Share your dilemmas and get honest opinions from other Mumsnetters.

WIBU re: couple hogging spare seat on plane

128 replies

eslteacher · 24/03/2013 14:02

It's a trivial one, but whatever!

So DP and I took a 9 hour flight the other day. Tickets suggested we would have adjacent seats, but due to a weirdly out of synch aisle numbering system on the plane, we ended up being an aisle and a row apart on a plane set out like this:

ABC DEF HIJ

So he was in C and I was in D, but not on the same row. Could just about talk, but with much straining, shoulder-tapping and leaning backwards/forwards into the aisle, and with the noise of the plane and people coming down the aisle all the time it was all very awkard and uncomfortable.

Anyway, there was a couple in seats A and B on the same row as me (in D), but when the plane doors closed no one had sat in C. Perfect, I thought, DP can move into that seat. As I leant forward and said this to him, the man of the couple immediately moved onto the spare seat, and started piling their bags and coats onto the empty seat now bewteen them. The woman tapped me on the shoulder while I was mid sentence to DP, and said very firmly that they would be keeping the seat for themselves so as to be 'more comfortable' during the flight. I smiled and explained our predicament with the weird numbering and how we'd like to sit together, thinking they hadn't understood, but they just kept shrugging and broken recording me with 'no, we're keeping the seat so we can make ourselves more comfortable', while adding more and more of their stuff onto the spare seat.

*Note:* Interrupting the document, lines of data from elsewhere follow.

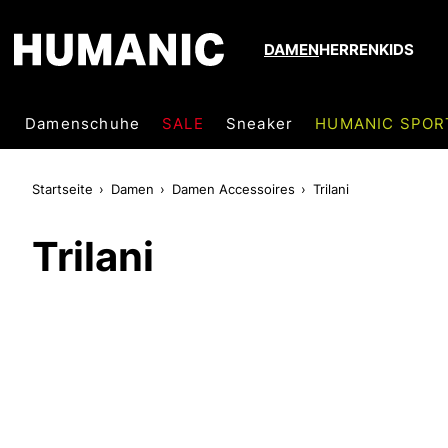
DAMEN
HERREN
KIDS
Damenschuhe
SALE
Sneaker
HUMANIC SPOR
Startseite
Damen
Damen Accessoires
Trilani
Trilani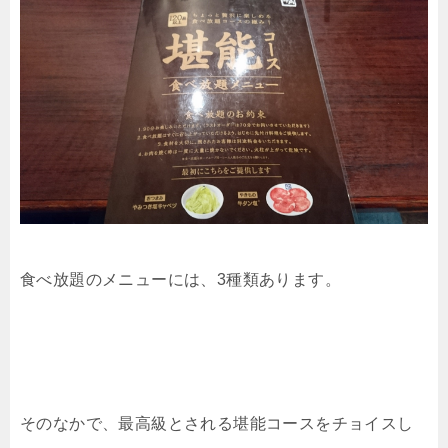
食べ放題のメニューには、3種類あります。
そのなかで、最高級とされる堪能コースをチョイスし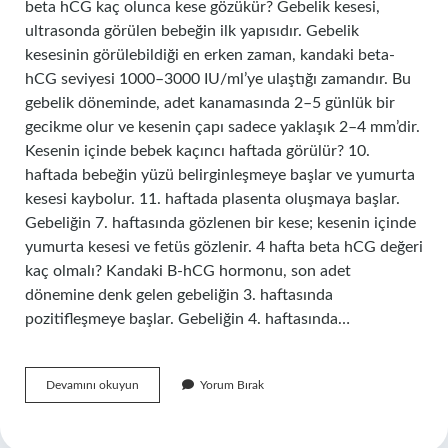
beta hCG kaç olunca kese gözükür? Gebelik kesesi,
ultrasonda görülen bebeğin ilk yapısıdır. Gebelik
kesesinin görülebildiği en erken zaman, kandaki beta-
hCG seviyesi 1000–3000 IU/ml’ye ulaştığı zamandır. Bu
gebelik döneminde, adet kanamasında 2–5 günlük bir
gecikme olur ve kesenin çapı sadece yaklaşık 2–4 mm’dir.
Kesenin içinde bebek kaçıncı haftada görülür? 10.
haftada bebeğin yüzü belirginleşmeye başlar ve yumurta
kesesi kaybolur. 11. haftada plasenta oluşmaya başlar.
Gebeliğin 7. haftasında gözlenen bir kese; kesenin içinde
yumurta kesesi ve fetüs gözlenir. 4 hafta beta hCG değeri
kaç olmalı? Kandaki B-hCG hormonu, son adet
dönemine denk gelen gebeliğin 3. haftasında
pozitifleşmeye başlar. Gebeliğin 4. haftasında…
Keseyi
Devamını okuyun
Yorum Bırak
Görmek
Için
Beta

At this point another random lady sitting in front on them got involved and told them they were being selfish, but they just blanked her, closed their eyes and pretended to go to sleep.

I wanted to get the air hostess involved, but DP (who reeeally hates arguments and is massively non confrontational) said he wouldn't be comfortable sitting next to them anyway now and he really didn't 't want to have to make a big scene to get the seat. So, much to my anger they ended up getting to keep their seat, while I was left to seeth with rage during the whole flight.

So anyway, since I had 9 boring hours to reflect on this I did wonder at one point if they had just as much right to the spare seat to be 'more comfortable' as we did for the purpose of sitting next to each other. AIBU in thinking they were selfish, or were they being no more selfish than us?

OP posts:
Welovegrapes · 24/03/2013 18:15

This reply has been deleted

Message withdrawn at poster's request.

Welovegrapes · 24/03/2013 18:16

This reply has been deleted

Message withdrawn at poster's request.

SuckingDiesel · 24/03/2013 18:26

Free seat next to you on a flight is the next best thing to being upgraded. I've only once been asked for the free seat next to me. A woman approached just after the sealtbelt sign had gone out and said 'Mind if I sit here? My seat is back there with my husband but he's an arsehole and I might kill him if I have to spend the next 5 hours stuck beside him'. Couldn't refuse a request like that, could I? Grin

Montybojangles · 24/03/2013 18:36

Would always stand up for pg, elderly, infirm individual on a train/bus/tube. Think it's an entirely different thing really.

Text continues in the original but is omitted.